WIRD
- Lake Placid, New York; United States;
- Frequency: 920 kHz
- Branding: WNBZ

Programming
- Format: Adult standards
- Affiliations: ABC Radio; Cumulus Media Networks;

Ownership
- Owner: Radio Lake Placid, Inc.
- Sister stations: WLPW; WNBZ; WNBZ-FM; WRGR;

History
- First air date: November 21, 1961
- Last air date: May 24, 2017 (date of license cancellation)

Technical information
- Facility ID: 54652
- Class: D
- Power: 5,000 watts day; 87 watts night;
- Transmitter coordinates: 44°15′41.5″N 74°1′21.7″W﻿ / ﻿44.261528°N 74.022694°W

= WIRD =

WIRD (920 AM) was a radio station broadcasting an adult standards format, simulcasting sister station WNBZ. Licensed to Lake Placid, New York, United States, the station was owned by Radio Lake Placid, Inc. and featured programming from ABC Radio. It went on the air in 1961, and lost its license in 2017.

==History==
A construction permit for a daytime-only station on 920 kHz in Lake Placid was issued to WIRY, Inc., in October 1961. Its principals were Charles B. Britt, Donald L. Pelkey, Jeanette B. Britt, Margaret R. Hall, and Ralph S. Hatcher. The new station, assigned the call sign WIRD, went on the air November 21, 1961. WIRD was associated with existing Plattsburgh radio station WIRY.
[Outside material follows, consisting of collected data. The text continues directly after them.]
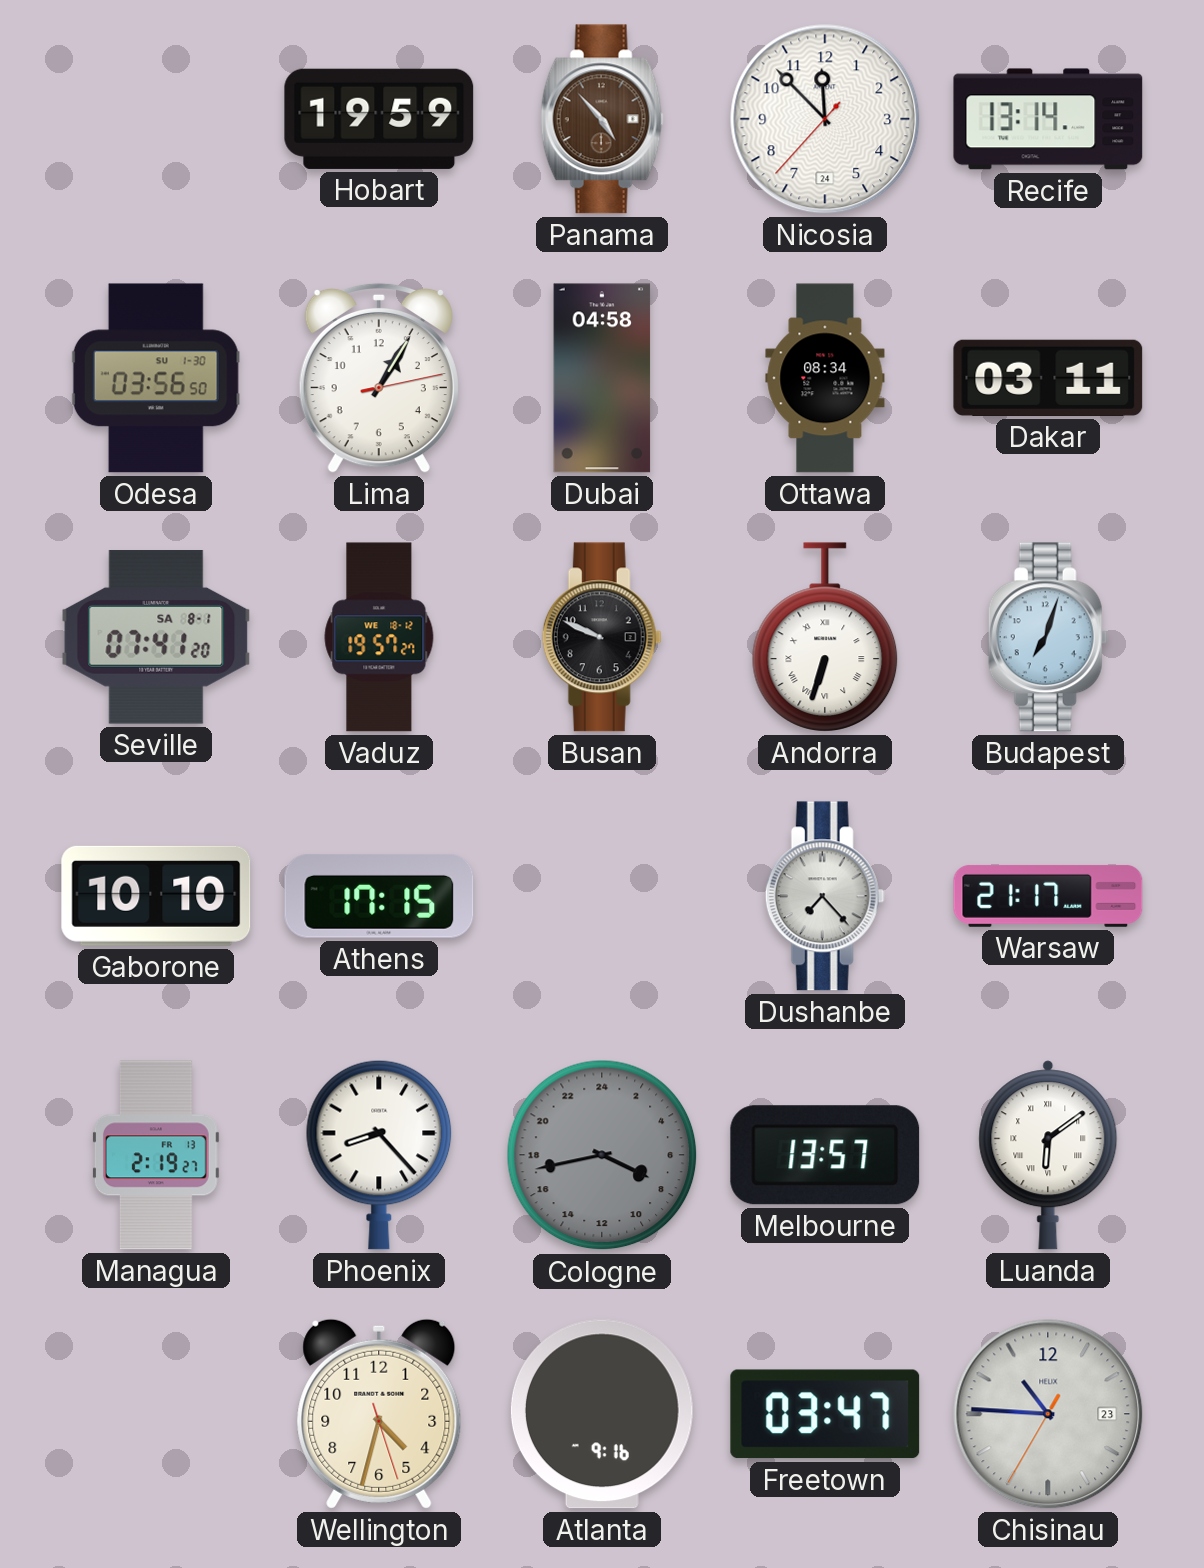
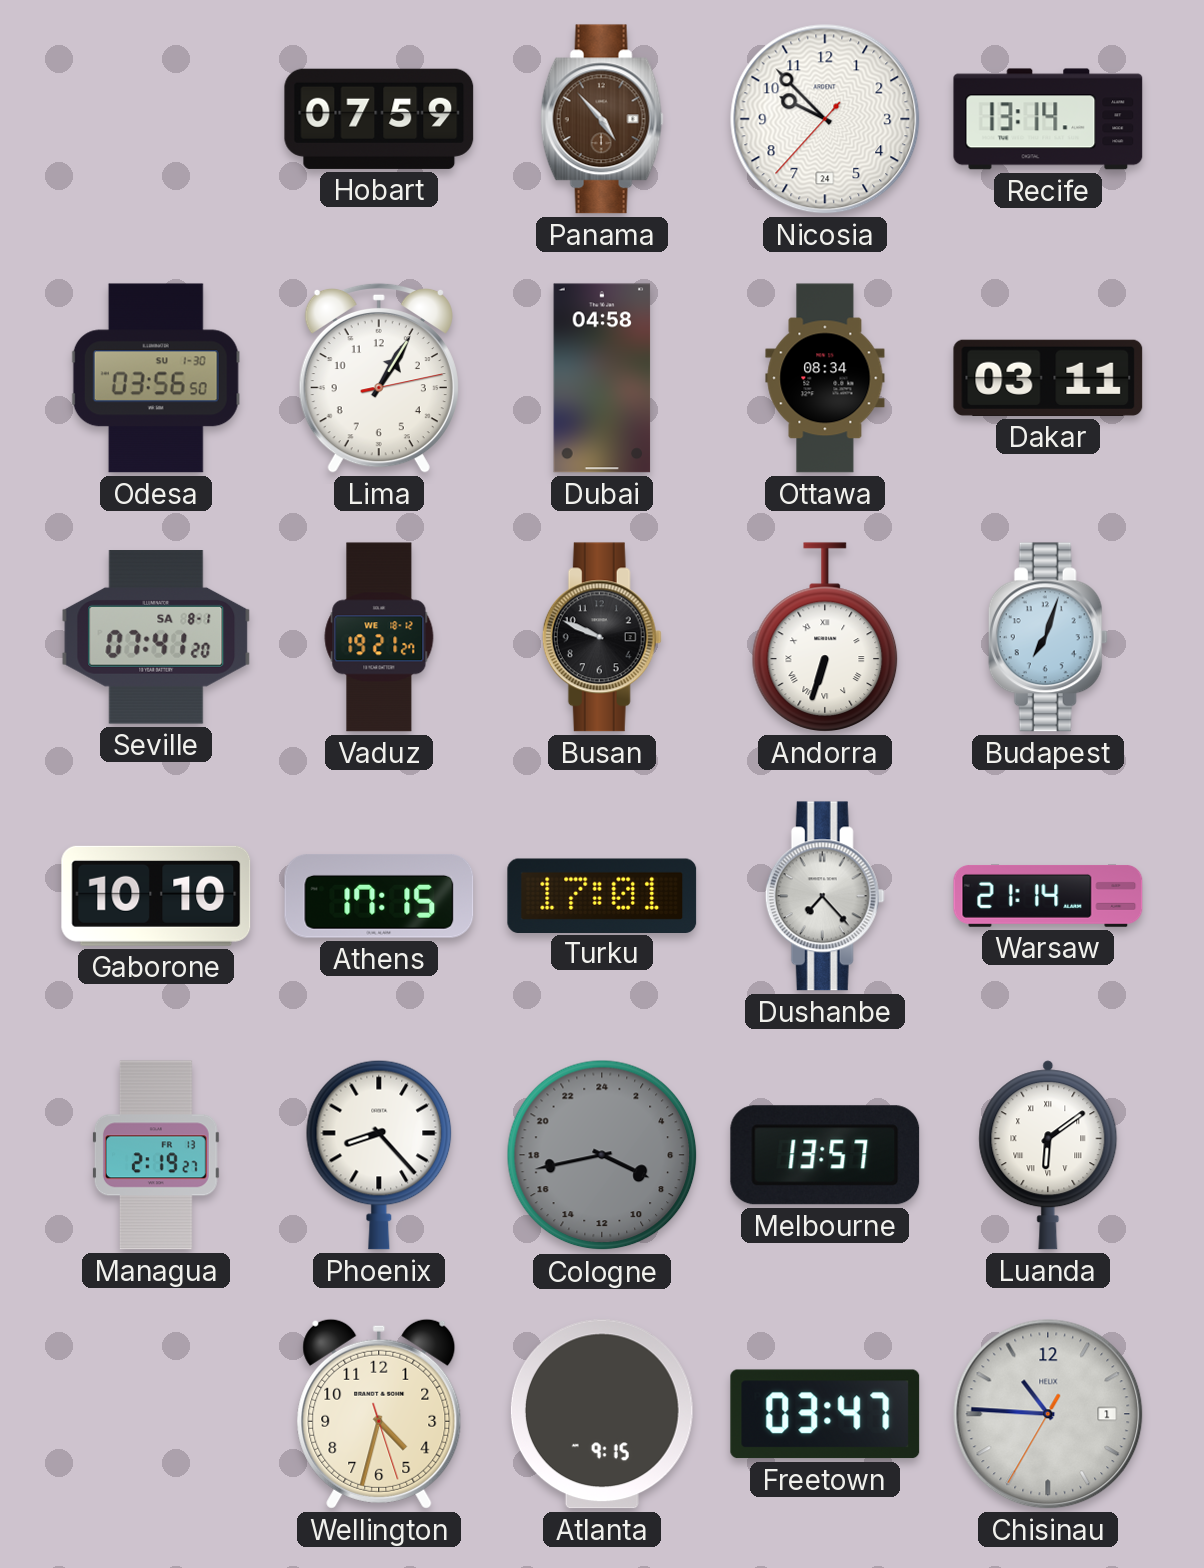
Hobart: 19:59 -> 07:59
Nicosia: 11:52 -> 9:52
Vaduz: 19:57 -> 19:21
Turku: none -> 17:01
Warsaw: 21:17 -> 21:14
Atlanta: 9:16 -> 9:15
Chisinau date: 23 -> 1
WIRY, Inc., sold WIRD to Lincoln F. Dixon, engineering supervisor for WPTZ in Plattsburgh; Donald A. Nardiello, WIRD's general manager; Carol
Dixon; and Kathryn Nardiello for $40,000 in 1965. By 1971, WIRD offered a middle of the road format. The Dixons sold their interest in the station to the Nardiellos in 1973. An FM simulcast, WLPW (105.5), was added in 1979; by October 1980, WIRD and WLPW were affiliated with the CBS Radio Network.

Donald and Kitty Nardiello sold WIRD and WLPW to Adirondack Network Systems (ANS) for $1 million in 1988. The new company's principals were Dennis M. Ryan, Robert P. Ambrosini, Richard M. Feldman, Frederick J. Graber, Philip Saunders, Martin Stone, and Serge Lussi. By this point, the stations' format had evolved to adult contemporary, and the simulcast had been reduced to 80-percent. By 1993, ANS was in chapter 7 bankruptcy; control of the stations would be returned to the Nardiellos.

By 1997, when Jones Satellite Networks' adult contemporary programming was added to the simulcast of WIRD, WLPW, and WRGR in Tupper Lake, some talk programming was airing on WIRD only. In 1998, the three stations moved to an adult album alternative format; the following year, WIPS in Ticonderoga joined the "Radio Lake Placid" network. In February 2001, WIRD, which had broken away to carry sports and talk programming, became an ESPN Radio affiliate.

Ted Morgan, owner of WNBZ and WYZY in Saranac Lake, bought WIRD, WLPW, and WRGR from the Nardiellos for $700,000 in 2004. On November 26, 2008, WIRD dropped ESPN Radio for a simulcast of WNBZ; both stations, as well as WLPW and WRGR, already shared a morning show.

WIRD's license was canceled on May 24, 2017, for failure to pay debt it owed to the Federal Communications Commission (FCC), which prevented the station's license from being renewed. Shortly after the cancellation, on June 21, 2017, the Adirondack Daily Enterprise reported that WIRD had been off the air for at least two years.